Es existiert zwar ein Fabrikschlot auf dem Gelände der ehemaligen Zuckerfabrik, aber es wird das ZAFF nicht als Elfenbeinturm-Gebilde geben, um die sprichwörtliche Beschreibung im Umgang mit Forschungsergebnissen zu bemühen: WissensArbeit produziert enorme Ressourcen, die zu einem Gutteil ungenutzt gelagert bleiben, zum Schaden der Volkswirtschaft, zum ökonomischen Nachteil der Wissensgesellschaft ebenso, wie als vergebene Chance positiv auf das allgemeine Bildungsniveau in Österreich einzuwirken (als Indiz für mangelndes gesellschaftshistorisches wie sozioökonomisches Verständnis darf der politische „Drift“ in den vergangenen zwanzig Jahren, und als Resultate dazu die jüngsten Wahlergebnisse erkannt werden). Die Anforderungen an einen Transformationsprozess in dem eine wissenschaftssprachlich „subterrane Knollenfrucht“ in einen allgemein verständlichen „Erdapfel“ umgewandelt werden muss, sind hoch und dürfen nicht unterschätzt werden. Trotzdem gilt die Forderung, dass ForschungsErkenntnis auch (!) schwellenfrei und öffentlich zugängig zu machen ist als ein Gebot der Stunde.
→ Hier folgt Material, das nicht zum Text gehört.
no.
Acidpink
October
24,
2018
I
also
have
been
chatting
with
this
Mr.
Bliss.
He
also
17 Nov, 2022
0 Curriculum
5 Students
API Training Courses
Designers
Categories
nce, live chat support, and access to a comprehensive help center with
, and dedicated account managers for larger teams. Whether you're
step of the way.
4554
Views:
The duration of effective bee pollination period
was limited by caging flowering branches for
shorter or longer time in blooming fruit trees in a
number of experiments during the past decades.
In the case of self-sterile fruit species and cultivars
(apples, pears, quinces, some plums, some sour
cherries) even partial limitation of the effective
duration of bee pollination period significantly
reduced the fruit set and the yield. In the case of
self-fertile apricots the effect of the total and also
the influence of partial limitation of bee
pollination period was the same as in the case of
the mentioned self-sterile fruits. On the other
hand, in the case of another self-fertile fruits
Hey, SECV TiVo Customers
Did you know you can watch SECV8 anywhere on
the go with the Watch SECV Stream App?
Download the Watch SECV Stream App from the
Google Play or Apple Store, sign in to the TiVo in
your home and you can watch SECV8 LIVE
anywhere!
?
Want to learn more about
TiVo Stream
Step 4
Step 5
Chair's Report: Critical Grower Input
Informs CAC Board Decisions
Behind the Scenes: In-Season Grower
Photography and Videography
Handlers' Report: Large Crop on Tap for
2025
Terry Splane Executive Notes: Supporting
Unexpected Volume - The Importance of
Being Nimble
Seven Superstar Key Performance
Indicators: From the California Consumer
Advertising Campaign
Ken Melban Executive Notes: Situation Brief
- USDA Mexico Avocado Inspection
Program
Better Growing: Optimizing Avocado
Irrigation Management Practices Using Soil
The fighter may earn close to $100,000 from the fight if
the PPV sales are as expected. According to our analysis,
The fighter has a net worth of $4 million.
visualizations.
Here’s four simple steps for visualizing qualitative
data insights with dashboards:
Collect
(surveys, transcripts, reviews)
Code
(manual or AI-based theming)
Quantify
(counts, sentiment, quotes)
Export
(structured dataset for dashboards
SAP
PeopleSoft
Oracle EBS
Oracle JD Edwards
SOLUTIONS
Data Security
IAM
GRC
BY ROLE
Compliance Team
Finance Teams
Insbesondere via Alltag-Kultur als Spiegel unserer Gesellschaft lassen sich sozioökonomische, kulturwissenschaftliche und rechtsphilosophische Inhalte als Basiswissen vermitteln, das sozusagen „übersetzt“ wird: Die Geschichte der ZuckerarbeiterInnen in Siegendorf_Cindrof dient als Schablone, auf der gesellschaftspolitisch relevante Themen verhandelt, präsentiert und diskutiert werden (siehe dazu Dauerausstellung).
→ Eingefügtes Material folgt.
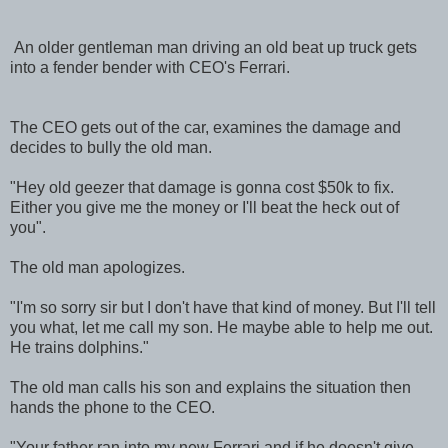
An older gentleman man driving an old beat up truck gets
into a fender bender with CEO's Ferrari.
The CEO gets out of the car, examines the damage and
decides to bully the old man.
"Hey old geezer that damage is gonna cost $50k to fix.
Either you give me the money or I'll beat the heck out of
you".
The old man apologizes.
"I'm so sorry sir but I don't have that kind of money. But I'll tell
you what, let me call my son. He maybe able to help me out.
He trains dolphins."
The old man calls his son and explains the situation then
hands the phone to the CEO.
"Your father ran into my new Ferrari and if he doesn't give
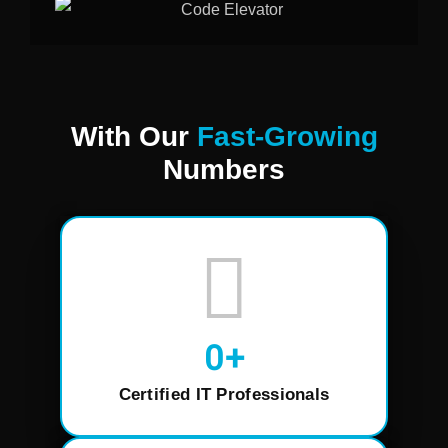
With Our
Fast-Growing
Numbers
0
+
Certified IT Professionals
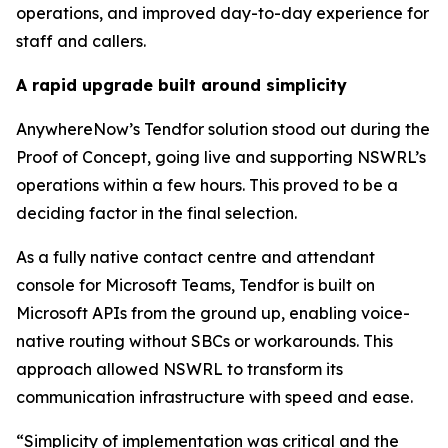
operations, and improved day-to-day experience for
staff and callers.
A rapid upgrade built around simplicity
AnywhereNow’s Tendfor solution stood out during the
Proof of Concept, going live and supporting NSWRL’s
operations within a few hours. This proved to be a
deciding factor in the final selection.
As a fully native contact centre and attendant
console for Microsoft Teams, Tendfor is built on
Microsoft APIs from the ground up, enabling voice-
native routing without SBCs or workarounds. This
approach allowed NSWRL to transform its
communication infrastructure with speed and ease.
“Simplicity of implementation was critical and the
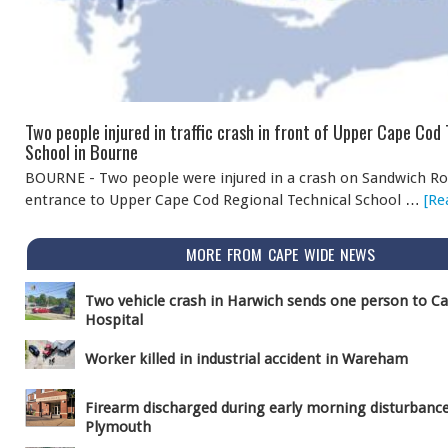
Two people injured in traffic crash in front of Upper Cape Cod
School in Bourne
BOURNE - Two people were injured in a crash on Sandwich Ro
entrance to Upper Cape Cod Regional Technical School …
[Re
MORE FROM CAPE WIDE NEWS
Two vehicle crash in Harwich sends one person to C
Hospital
Worker killed in industrial accident in Wareham
Firearm discharged during early morning disturbance
Plymouth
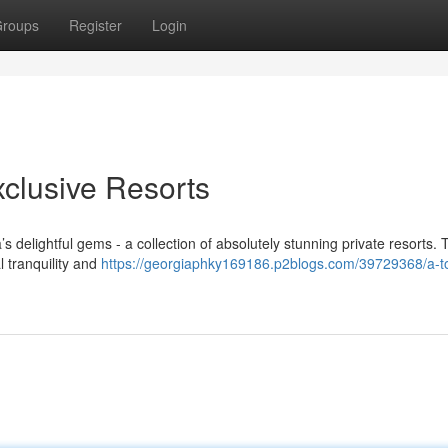
roups
Register
Login
clusive Resorts
 delightful gems - a collection of absolutely stunning private resorts.
l tranquility and
https://georgiaphky169186.p2blogs.com/39729368/a-t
Schnittstelle zum „außen“ die den Transformationsprozess von wissenschaftlichen Forschungen zu Inhalten von Allgemeinbildung produziert, ist die aktuelle Antwort in der Diskussion um Weiter- und Erwachsenen-Bildung.
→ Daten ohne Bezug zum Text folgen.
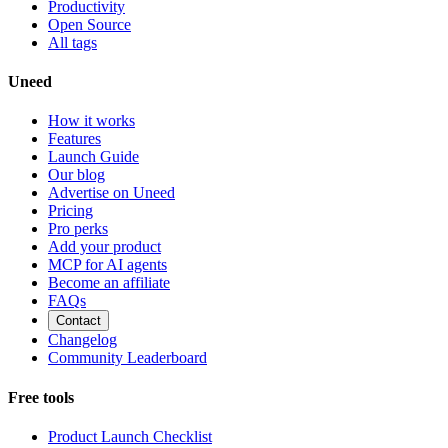
Productivity
Open Source
All tags
Uneed
How it works
Features
Launch Guide
Our blog
Advertise on Uneed
Pricing
Pro perks
Add your product
MCP for AI agents
Become an affiliate
FAQs
Contact
Changelog
Community Leaderboard
Free tools
Product Launch Checklist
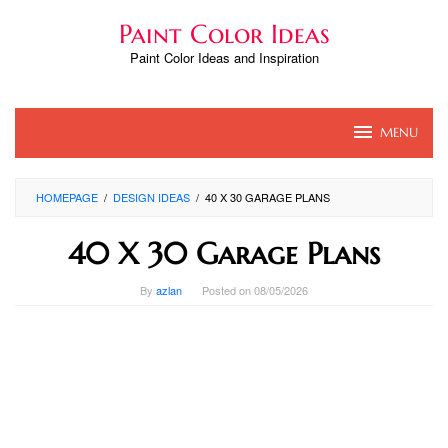
Skip
Paint Color Ideas
to
content
Paint Color Ideas and Inspiration
MENU
HOMEPAGE
/
DESIGN IDEAS
/
40 X 30 GARAGE PLANS
40 X 30 Garage Plans
By
azlan
Posted on
08/05/2026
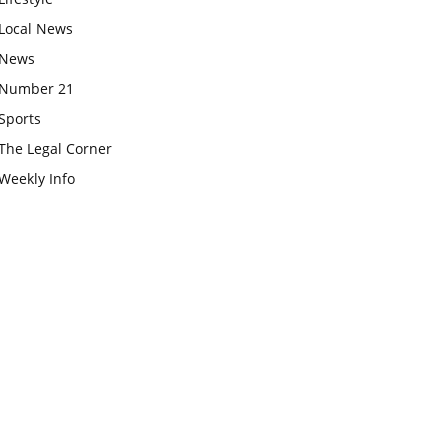
Local News
News
Number 21
Sports
The Legal Corner
Weekly Info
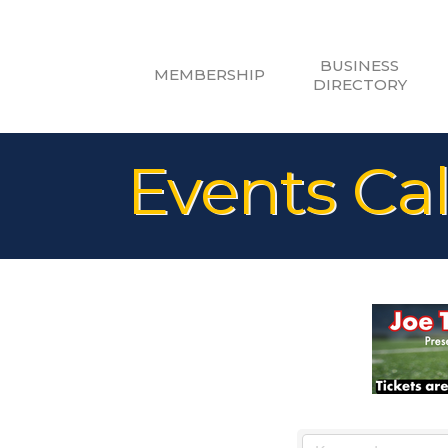
BUSINESS
MEMBERSHIP
DIRECTORY
Events Ca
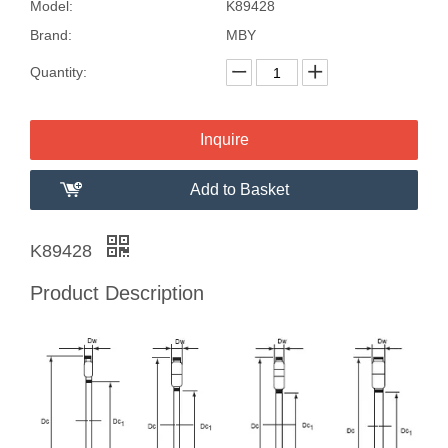
Model:
K89428
Brand:
MBY
Quantity:
Inquire
Add to Basket
K89428
Product Description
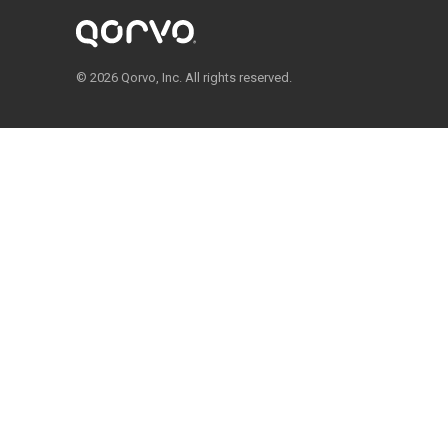
© 2026 Qorvo, Inc. All rights reserved.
Gerade ein Projekt "Menschen, die Geschichte schreiben" mit einem besonderen Focus auf ArbeiterInnen-Leben, sowie auf die stolze Einzigartigkeit der ungarisch-kroatisch-österreichische Melange der Region als Fundament des neuen Österreich, heben sich vom üblichen Herrschaft-Dirndl-Einheitsbrei des landläufigen 08/15-Heimat- oder Schlossmuseums ab - die ZAFF-Inhalte besetzen eine öffentlichkeitswirksame Nische, bauen einen historischen Brückenschlag zu gesellschaftsrelevanten Themen, die es neu zu verhandeln gibt: Stichwort "Arbeit - Zukunft der Arbeit", "Anders sein - von fremder Nähe"…
Die Realisierung muss in einem Gesamtkonzept zur Ort-Belebung eingebettet sein (Natur- und Kulturerlebnis, in weiterer Folge Genuss und "slow travel" im Sinne von Sommerfrische-Idee und Ausflugsziel, sowie mehrsprachige Tagungen und Schwerpunkt-Veranstaltungen etc.).